We can verify in RViz that the /map
topic is being published. In the RViz window, click the add button at the bottom-left part then go to By topic
tab then select the Map
under the /map
topic. You should be able to visualize the message received in the /map
as shown in the image below.
We can also check that the transforms are correct by executing the following lines in a new terminal:
ros2 run tf2_tools view_frames.py
Note: For Galactic and newer, it should be view_frames
and not view_frames.py
The line above will create a frames.pdf
file that shows the current transform tree. Your transform tree should be similar to the one shown below:
Visualizing Costmaps in RViz
The global_costmap
, local_costmap
and the voxel representation of the detected obstacles can be visualized in RViz.

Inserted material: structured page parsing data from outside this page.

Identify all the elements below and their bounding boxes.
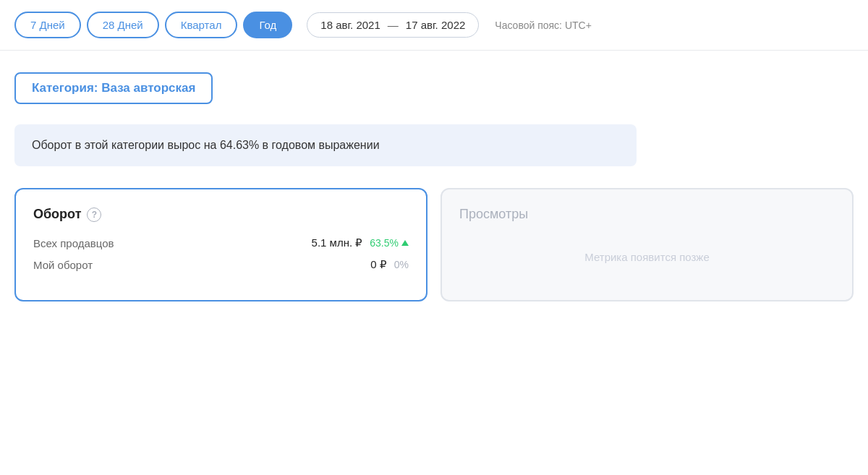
info-banner-text: Оборот в этой категории вырос на 64.63% …: [32, 139, 380, 151]
prosmotr-card-title: Просмотры: [459, 207, 835, 222]
date-dash: —: [388, 19, 399, 31]
info-banner: Оборот в этой категории вырос на 64.63% …: [14, 124, 637, 166]
prosmotr-card: Просмотры Метрика появится позже: [441, 188, 854, 301]
oborot-title-text: Оборот: [33, 207, 81, 222]
main-content: Категория: Ваза авторская Оборот в этой …: [0, 51, 868, 316]
oborot-all-sellers-change-text: 63.5%: [370, 237, 399, 249]
oborot-card: Оборот ? Всех продавцов 5.1 млн. ₽ 63.5%…: [14, 188, 427, 301]
cards-row: Оборот ? Всех продавцов 5.1 млн. ₽ 63.5%…: [14, 188, 854, 301]
top-bar: 7 Дней 28 Дней Квартал Год 18 авг. 2021 …: [0, 0, 868, 51]
date-range-picker[interactable]: 18 авг. 2021 — 17 авг. 2022: [307, 12, 479, 38]
date-from: 18 авг. 2021: [320, 19, 380, 31]
oborot-my-values: 0 ₽ 0%: [370, 258, 409, 271]
oborot-my-value: 0 ₽: [370, 258, 387, 271]
prosmotr-placeholder: Метрика появится позже: [459, 251, 835, 263]
prosmotr-title-text: Просмотры: [459, 207, 528, 222]
timezone-label: Часовой пояс: UTC+: [495, 20, 592, 31]
oborot-card-title: Оборот ?: [33, 207, 409, 222]
oborot-all-sellers-change: 63.5%: [370, 237, 409, 249]
oborot-all-sellers-row: Всех продавцов 5.1 млн. ₽ 63.5%: [33, 236, 409, 249]
oborot-my-label: Мой оборот: [33, 259, 93, 271]
oborot-help-icon[interactable]: ?: [87, 207, 101, 222]
arrow-up-icon: [401, 240, 409, 246]
period-quarter-button[interactable]: Квартал: [165, 12, 238, 38]
date-to: 17 авг. 2022: [406, 19, 466, 31]
oborot-all-sellers-value: 5.1 млн. ₽: [312, 236, 363, 249]
period-7days-button[interactable]: 7 Дней: [14, 12, 81, 38]
period-28days-button[interactable]: 28 Дней: [87, 12, 159, 38]
oborot-my-change: 0%: [394, 259, 409, 270]
oborot-all-sellers-label: Всех продавцов: [33, 237, 114, 249]
oborot-my-row: Мой оборот 0 ₽ 0%: [33, 258, 409, 271]
period-year-button[interactable]: Год: [243, 12, 292, 38]
category-badge[interactable]: Категория: Ваза авторская: [14, 72, 213, 104]
oborot-all-sellers-values: 5.1 млн. ₽ 63.5%: [312, 236, 409, 249]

To visualize the global_costmap
in RViz, click the add button at the bottom-left part of the RViz window. Go to By topic
tab then select the Map
under the /global_costmap/costmap
topic. The global_costmap
should show in the RViz window, as shown below. The global_costmap
shows areas which should be avoided (black) by our robot when it navigates our simulated world in Gazebo.
To visualize the local_costmap
in RViz, select the Map
under the /local_costmap/costmap
topic. Set the color scheme
in RViz to costmap
to make it appear similar to the image below.
To visualize the voxel representation of the detected object, open a new terminal and execute the following lines:
ros2 run nav2_costmap_2d nav2_costmap_2d_markers voxel_grid:=/local_costmap/voxel_grid visualization_marker:=/my_marker
The line above sets the topic where the the markers will be published to /my_marker
. To see the markers in RViz, select Marker
under the /my_marker
topic, as shown below.
Then set the fixed frame
in RViz to odom
and you should now see the voxels in RViz, which represent the cube and the sphere that we have in the Gazebo world:
Conclusion
In this section of our robot setup guide, we have discussed the importance of sensor information for different tasks associated with Nav2. More specifically, tasks such as mapping (SLAM), localization (AMCL), and perception (costmap) tasks.
We also had a discussion on the common types of sensor messages in Nav2 which standardize the message formats for different sensor vendors. We also discussed how to add sensors to a simulated robot using Gazebo and how to verify that the sensors are working correctly through RViz.
Lastly, we set up a basic configuration for the nav2_costmap_2d
package using different layers to produce a global and local costmap. We then verify our work by visualizing these costmaps in RViz.